**WORK ORDER**
Scan each line of the records for the word "如果该服务被禁用" and extract the ones that have it.

Dataset items
***
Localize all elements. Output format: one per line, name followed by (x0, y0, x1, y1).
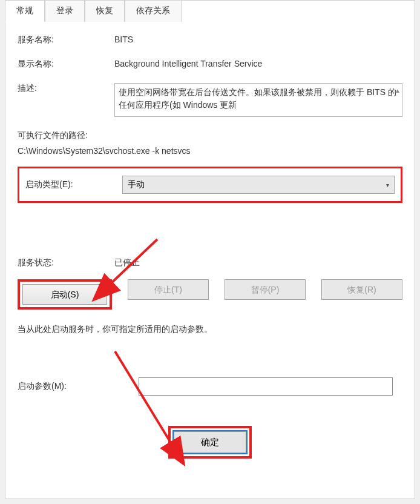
startup-type-label: 启动类型(E): (25, 179, 122, 190)
service-status-label: 服务状态: (18, 257, 114, 268)
service-name-label: 服务名称: (18, 35, 114, 45)
tab-dependencies[interactable]: 依存关系 (125, 0, 182, 22)
scroll-up-icon[interactable]: ▲ (395, 86, 401, 95)
resume-button: 恢复(R) (321, 279, 402, 300)
tab-recovery[interactable]: 恢复 (85, 0, 125, 22)
stop-button: 停止(T) (128, 279, 209, 300)
service-properties-dialog: 常规 登录 恢复 依存关系 服务名称: BITS 显示名称: Backgroun… (5, 0, 415, 499)
service-status-value: 已停止 (114, 257, 140, 268)
startup-params-label: 启动参数(M): (18, 381, 139, 392)
general-panel: 服务名称: BITS 显示名称: Background Intelligent … (5, 22, 415, 466)
description-label: 描述: (18, 83, 114, 94)
startup-hint-text: 当从此处启动服务时，你可指定所适用的启动参数。 (18, 324, 402, 335)
service-name-value: BITS (114, 35, 133, 44)
start-button-highlight: 启动(S) (18, 279, 112, 310)
description-text: 使用空闲网络带宽在后台传送文件。如果该服务被禁用，则依赖于 BITS 的任何应用… (119, 87, 396, 110)
chevron-down-icon: ▾ (386, 182, 389, 188)
ok-button-focus-ring: 确定 (172, 430, 248, 454)
display-name-label: 显示名称: (18, 59, 114, 70)
pause-button: 暂停(P) (225, 279, 306, 300)
startup-params-input[interactable] (139, 377, 393, 396)
display-name-value: Background Intelligent Transfer Service (114, 59, 262, 68)
startup-type-select[interactable]: 手动 ▾ (122, 176, 395, 194)
startup-type-highlight: 启动类型(E): 手动 ▾ (18, 167, 402, 203)
startup-type-value: 手动 (128, 179, 145, 190)
tab-general[interactable]: 常规 (5, 0, 45, 22)
tab-logon[interactable]: 登录 (45, 0, 85, 22)
ok-button-highlight: 确定 (168, 426, 252, 459)
exe-path-label: 可执行文件的路径: (18, 130, 402, 141)
tab-bar: 常规 登录 恢复 依存关系 (5, 0, 414, 22)
description-textbox[interactable]: 使用空闲网络带宽在后台传送文件。如果该服务被禁用，则依赖于 BITS 的任何应用… (114, 83, 402, 117)
start-button[interactable]: 启动(S) (22, 284, 107, 305)
ok-button[interactable]: 确定 (174, 431, 246, 453)
exe-path-value: C:\Windows\System32\svchost.exe -k netsv… (18, 146, 402, 156)
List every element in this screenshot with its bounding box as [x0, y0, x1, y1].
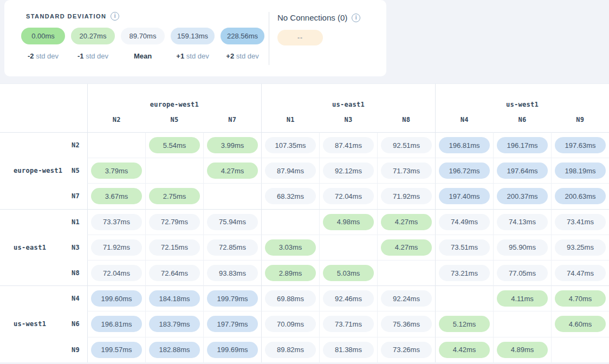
***
**RESPONSE FOR THIS EXERCISE**
description-text: 使用空闲网络带宽在后台传送文件。如果该服务被禁用，则依赖于 BITS 的任何应用… (119, 87, 396, 110)
description-textbox[interactable]: 使用空闲网络带宽在后台传送文件。如果该服务被禁用，则依赖于 BITS 的任何应用… (114, 83, 402, 117)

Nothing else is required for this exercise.